One example cited by Xu was MediGuide Technology, an Israeli company that developed a medical positioning system, similar to GPS, that uses miniature sensors inside the human body. Devices embedded with the sensors let doctors see their precise location in the patient during a medical procedure. The technology was developed by two engineers who used to work at Elbit Systems, an international defense electronics company in Israel. MediGuide was acquired for US $283 million in 2008 by St. Jude Medical, now part of Abbott.

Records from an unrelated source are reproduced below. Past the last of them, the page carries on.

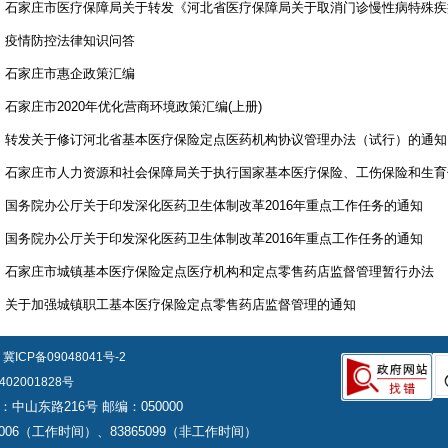
• 石家庄市医疗保障局关于转发《河北省医疗保障局关于取消门诊慢性病特殊
• 疫情防控法律知识问答
• 石家庄市惠企政策汇编
• 石家庄市2020年优化营商环境政策汇编(上册)
• 转发关于修订河北省基本医疗保险定点医药机构协议管理办法（试行）的通知
• 国务院办公厅关于印发深化医药卫生体制改革2016年重点工作任务的通知
• 国务院办公厅关于印发深化医药卫生体制改革2016年重点工作任务的通知
• 石家庄市城镇基本医疗保险定点医疗机构和定点零售药店监督管理暂行办法
• 关于加强城镇职工基本医疗保险定点零售药店监督管理的通知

Siemens’ Next47 venture firm partnered with TechStars to select teams of the company’s employees with a business plan and prototype to participate in a training program so they could learn to spin off as new ventures. One, DeepHow, an artificial intelligence learning platform, was able to raise seed funding.
Instead of funding their own company and dealing with all the associated risks, first-time engineering entrepreneurs might want to consider taking a technology or engineering leadership position with an existing startup, Xu says. Such roles can allow you to gain crucial insight into what it takes to start a company without the financial risk of being the founder.
“It’s the best way to gain firsthand experience,” Xu says. “Many engineers I’ve mentored have gone on to found their own companies after first joining startups.”
Equipped with the knowledge of all the possible funding pathways for seed funding, founders need to make fundraising the most important project in the company’s inception phase, aside from product development. Adequate time is needed to reach out to potential investors and to regularly create new contacts by attending startup events, connecting with referrals, and reaching out via email and social media.
The importance of fundraising to a successful venture can’t be overemphasized, Xu says. “After all,” he notes, “a startup dream will not last long without the money to finance it.”